Walk away, don’t play chicken with Amazon

I do not know why businesses refuse to learn from the past and why they insist they are different from all others who came before them. Admit it now, it is okay, no business can take on Mr. Bezos and Amazon on price leadership at the low end. Don’t get into the ring. Don’t wage a war. It won’t be a war, it will be quick skirmish in which  you will be thoroughly destroyed and forced to issue statements like,

“it was an experiment and we achieved what we set out to achieve”

This time the brave new knight to get into price war with Amazon is OverStock.com. They announced a daring campaign – a promise to sell books 10% below Amazon. Not just match prices, which would have been a signal to Amazon to not drop prices but sell 10% below. And what did Amazon do? GigaOm reports

Amazon is quietly slashing its own prices on print books. In a special report over the weekend, trade publication Shelf Awareness noted that Amazon has begun “discounting many best-selling hardcover titles between 50 percent and 65 percent, levels we’ve never seen in the history of Amazon or in the bricks-and-mortar price wars of the past.”

These are far greater than the usual 40-50% discount Amazon usually does. Where does that leave OverStock.com? Is it ready to sell below the 65% discount Amazon offers?

When it comes to price setting there are two kinds of companies – Price Setters and Price Takers. Apple is a Price Setter at the high end. Amazon is the undisputed Price Setter at the low end. A rational low end Price Setter may look at cost advantages to maintain leadership. But Amazon is no rational player. At least that is what they want all of the market to think.

Amazon has adopted a deliberate irrational strategy, signaling others they are not going to play by someone’s rational expectations.  You should be careful in waging price wars with such irrational players.

if you are playing a game of chicken in cars, if you were to break the steering wheel and toss it out the window in front of your opponent then he knows you are not going to swerve. (source: Art and Science of Negotiation). That is strategic irrationality.

In the game of chicken played in retail prices, Amazon is such a strategically irrational player. Mr.Bezos has signaled to all other players that he has thrown away his steering-wheel and placed a brick on his gas pedal. They are not going to let up on lowering prices and they can keep at it as long as they can because they have the full trust of their shareholders.

Even this morning CNBC’s David Faber was talking about Amazon stock prices and investor behavior. Even after Amazon reported a loss its stock did not suffer much. Faber quipped, “may be Amazon should have reported larger loss so its stock could have gone  higher”.

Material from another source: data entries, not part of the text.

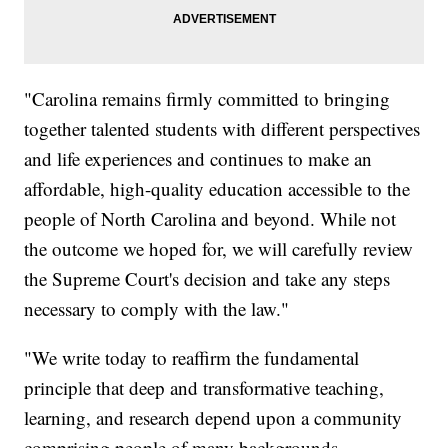
"Carolina remains firmly committed to bringing
together talented students with different perspectives
and life experiences and continues to make an
affordable, high-quality education accessible to the
people of North Carolina and beyond. While not
the outcome we hoped for, we will carefully review
the Supreme Court's decision and take any steps
necessary to comply with the law."
"We write today to reaffirm the fundamental
principle that deep and transformative teaching,
learning, and research depend upon a community
comprising people of many backgrounds,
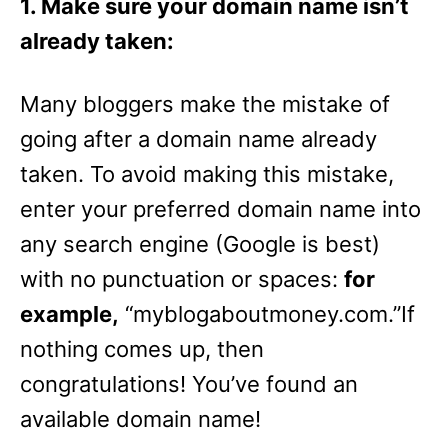
1. Make sure your domain name isn’t
already taken:
Many bloggers make the mistake of
going after a domain name already
taken. To avoid making this mistake,
enter your preferred domain name into
any search engine (Google is best)
with no punctuation or spaces:
for
example,
“myblogaboutmoney.com.”If
nothing comes up, then
congratulations! You’ve found an
available domain name!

In 1999 Barron’s magazine warned investors about Amazon. Then its market cap was $19B, now it is $141B.  Amazon practices strategic irrationality while investors seem to be equally irrational, strategic or not.  There is no expectation what so ever from investors on profit.

Let me repeat my advice. Don’t bother. Don’t get into price war with Amazon. Walk away. You are not going to dismantle Amazon as Price Setter at low end. Instead focus on customer segmentation, product mix and differentiation. You have far better chance of succeeding there because your competitors there are far more likely to be rational.

Finally, let me predict something for Google Nexus 7 – the next Kindl Fire is going to force it to slash prices.